Retype the data below exactly; skip every image.

EXCERPTED RECORDS:
##########

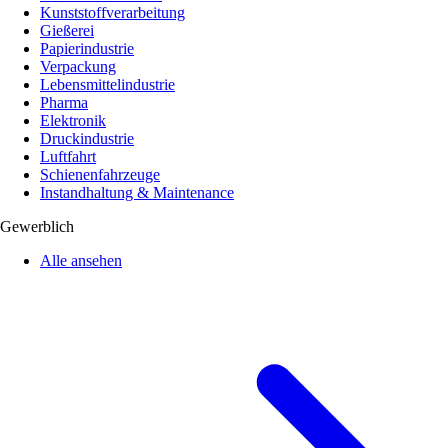
Kunststoffverarbeitung
Gießerei
Papierindustrie
Verpackung
Lebensmittelindustrie
Pharma
Elektronik
Druckindustrie
Luftfahrt
Schienenfahrzeuge
Instandhaltung & Maintenance
Gewerblich
Alle ansehen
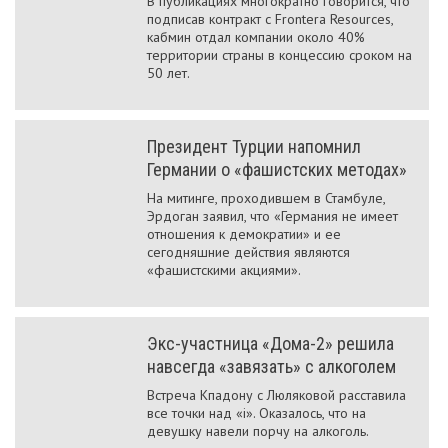
В публикациях многократно говорится, что
подписав контракт с Frontera Resources,
кабмин отдал компании около 40%
территории страны в концессию сроком на
50 лет.
Президент Турции напомнил
Германии о «фашистских методах»
На митинге, проходившем в Стамбуле,
Эрдоган заявил, что «Германия не имеет
отношения к демократии» и ее
сегодняшние действия являются
«фашистскими акциями».
Экс-участница «Дома-2» решила
навсегда «завязать» с алкоголем
Встреча Кпадону с Люляковой расставила
все точки над «і». Оказалось, что на
девушку навели порчу на алкоголь.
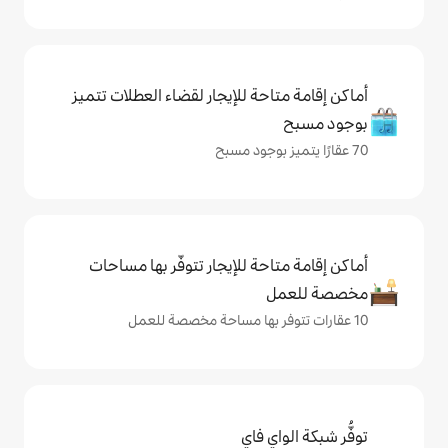
حة للإيجار لقضاء العطلات تتميز
حة للإيجار تتوفّر بها مساحات
ي فاي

##########

RESULT FOR THIS TASK:
Kunststoffverarbeitung
Gießerei
Papierindustrie
Verpackung
Lebensmittelindustrie
Pharma
Elektronik
Druckindustrie
Luftfahrt
Schienenfahrzeuge
Instandhaltung & Maintenance
Gewerblich
Alle ansehen
В публикациях многократно говорится, что
подписав контракт с Frontera Resources,
кабмин отдал компании около 40%
территории страны в концессию сроком на
50 лет.
Президент Турции напомнил
Германии о «фашистских методах»
На митинге, проходившем в Стамбуле,
Эрдоган заявил, что «Германия не имеет
отношения к демократии» и ее
сегодняшние действия являются
«фашистскими акциями».
Экс-участница «Дома-2» решила
навсегда «завязать» с алкоголем
Встреча Кпадону с Люляковой расставила
все точки над «і». Оказалось, что на
девушку навели порчу на алкоголь.
حة للإيجار لقضاء العطلات تتميز
حة للإيجار تتوفّر بها مساحات
ي فاي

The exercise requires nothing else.